The first act offers a set piece in personal ruin, as the King of Sicilia melts down and orders a lifelong friend's murder. It depicts a leader's utter blindness. The whole world see the goodness of the queen, whom he suspects of adultery.
The story bumps along on the angular woe of this ruler Leontes, a weak man who is slow to see how wrong he is, then even slower to forgive himself. As Leontes, Morrison gave us a man so deluded he might evoke pity, were he not so horrendous.
Dunn was inspired as his wronged queen, Hermione, and Angel, whose good looks seemed to anesthetize the king's brain, handled himself every bit like a dashing royal as Polixenes. Kerry David Strayer, assigned the task of keeping conscience alive in a corrupt court, was cool and dependable.
By the end of the act, everything that can go wrong has. When a banished infant daughter is left out to die, we're ready for relief - which the second half of "The Winter's Tale" is designed to provide.

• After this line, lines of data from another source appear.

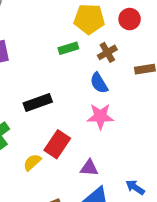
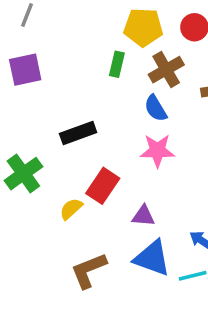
green rectangle: (68, 48) -> (117, 64), turned -60
brown cross: (107, 52) -> (166, 70), size x1.4

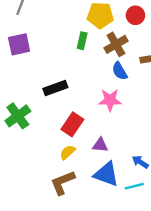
blue semicircle: (156, 108) -> (120, 71), moved
yellow semicircle: (71, 209) -> (68, 152), moved

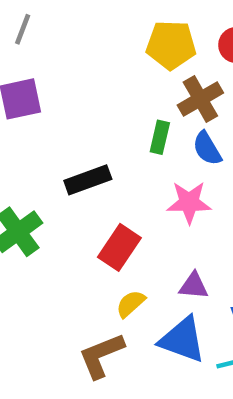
green rectangle: (82, 41) -> (160, 137), moved
purple triangle: (100, 145) -> (194, 286), moved
yellow semicircle: (68, 152) -> (131, 304), moved

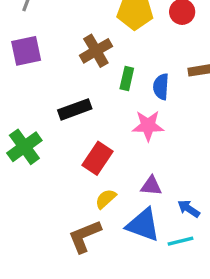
brown cross: (200, 99) -> (96, 51), moved
blue semicircle: (207, 148) -> (161, 87), turned 35

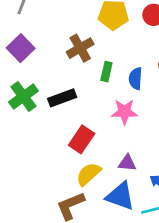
purple square: (26, 51) -> (21, 48), turned -32
green cross: (24, 147) -> (23, 97), moved
yellow semicircle: (106, 199) -> (88, 174), size x1.4

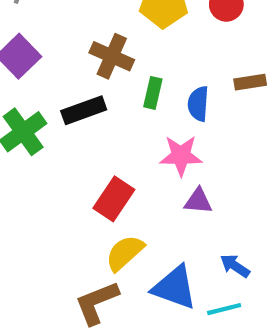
brown cross: (80, 48) -> (112, 56), turned -36
black rectangle: (62, 98) -> (84, 110), moved
purple triangle: (127, 163) -> (198, 201), moved

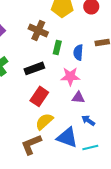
black rectangle: (84, 110) -> (34, 68), moved
blue arrow: (235, 266) -> (88, 120), moved

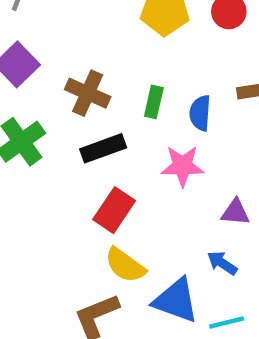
brown cross: (38, 30) -> (88, 93), moved
purple triangle: (78, 97) -> (235, 212), moved
yellow semicircle: (44, 121) -> (125, 265), turned -102

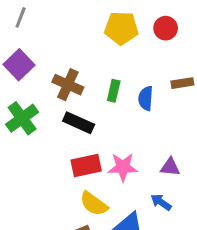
black rectangle: (103, 148) -> (79, 123), turned 44
pink star: (182, 166) -> (123, 167), moved
red rectangle: (114, 210) -> (86, 166), turned 44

The plot gets a bit simpler. Satyrs roam and peasants drink. Instead of darkness in Morrison's eyes and heart, Act II brings the beauty of his abandoned daughter, Perdita, now grown and of a marrying mind. Instead of pleas to spare people's lives, the play's second half unspools lovely romance.
Blaney charmed everyone Sunday, even before she festooned her hair with flowers. Williams arrived singing and kept the tickle of song in every line and apt gesture. Sweeney and his shepherd father, played by David Mix Barrington, were superbly clownish.
When it was finally time to join two lost worlds, the union came easily. This fine cast, acting with evident pleasure, made us all want to believe.
"The Winter's Tale" continues at 7 p.m. Wednesday through Sunday outside at the Hartsbrook School at 193 Bay Road in Hadley. Tickets, available at the door, are $12, or $9 for students and seniors and $6 for 18 and under.